**TASK PROMPT:**
Leave out the pictures and retype, exactly, the lines below from the line with "Press Releases" up to and including the line with "Общественное объединение любителей хорьков", nothing more.

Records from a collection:
--- START ---
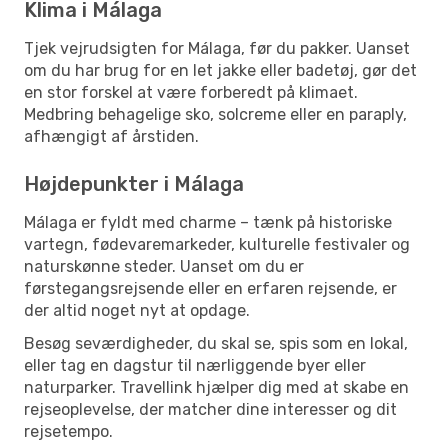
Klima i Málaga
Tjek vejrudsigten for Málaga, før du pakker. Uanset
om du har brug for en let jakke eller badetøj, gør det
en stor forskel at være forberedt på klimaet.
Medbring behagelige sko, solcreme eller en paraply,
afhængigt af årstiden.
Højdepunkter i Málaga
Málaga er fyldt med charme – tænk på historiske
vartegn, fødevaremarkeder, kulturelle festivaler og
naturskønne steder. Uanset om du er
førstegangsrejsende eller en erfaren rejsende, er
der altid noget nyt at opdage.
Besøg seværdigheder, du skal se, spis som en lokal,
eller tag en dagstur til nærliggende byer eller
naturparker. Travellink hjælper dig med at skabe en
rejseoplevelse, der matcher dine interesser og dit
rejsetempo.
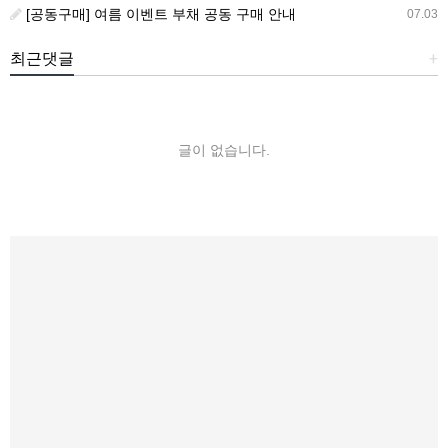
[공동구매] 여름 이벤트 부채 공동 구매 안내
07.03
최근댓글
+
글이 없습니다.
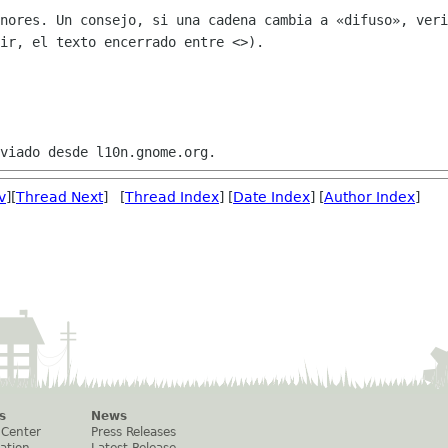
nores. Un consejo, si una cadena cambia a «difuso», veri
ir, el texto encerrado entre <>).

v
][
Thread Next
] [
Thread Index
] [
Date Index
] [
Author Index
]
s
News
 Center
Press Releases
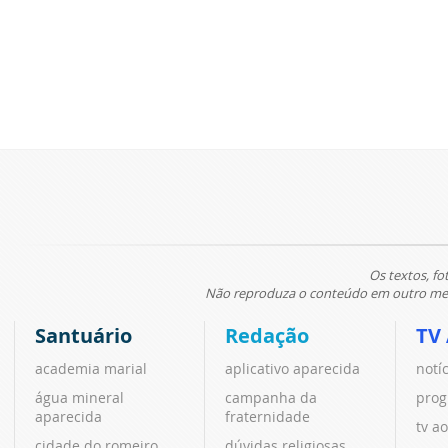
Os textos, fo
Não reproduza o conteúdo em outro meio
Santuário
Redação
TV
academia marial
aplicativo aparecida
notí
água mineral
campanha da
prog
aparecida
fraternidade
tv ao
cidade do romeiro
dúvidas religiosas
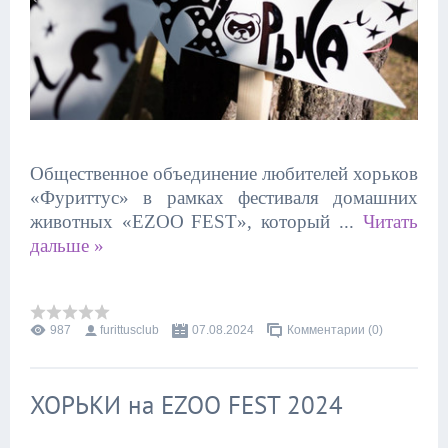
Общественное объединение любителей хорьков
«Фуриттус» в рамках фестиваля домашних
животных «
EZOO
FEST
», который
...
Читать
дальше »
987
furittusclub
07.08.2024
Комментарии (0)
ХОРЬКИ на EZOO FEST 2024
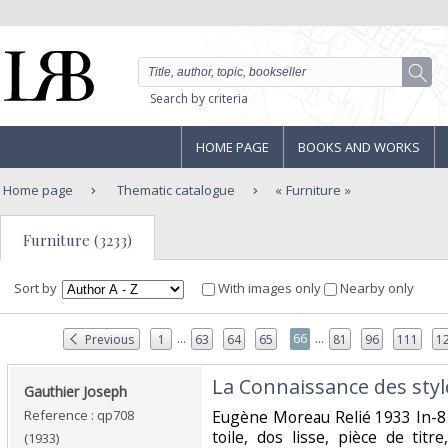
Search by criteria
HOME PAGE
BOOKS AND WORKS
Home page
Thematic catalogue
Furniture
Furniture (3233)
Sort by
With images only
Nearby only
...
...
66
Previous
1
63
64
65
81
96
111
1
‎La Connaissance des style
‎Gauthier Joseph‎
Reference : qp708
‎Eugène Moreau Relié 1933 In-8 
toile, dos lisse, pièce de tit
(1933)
--- END ---
**TASK OUTPUT:**
Press Releases
Os textos, fo
Não reproduza o conteúdo em outro meio
Santuário
Redação
TV
academia marial
aplicativo aparecida
notí
água mineral
campanha da
prog
aparecida
fraternidade
tv ao
cidade do romeiro
dúvidas religiosas
Общественное объединение любителей хорьков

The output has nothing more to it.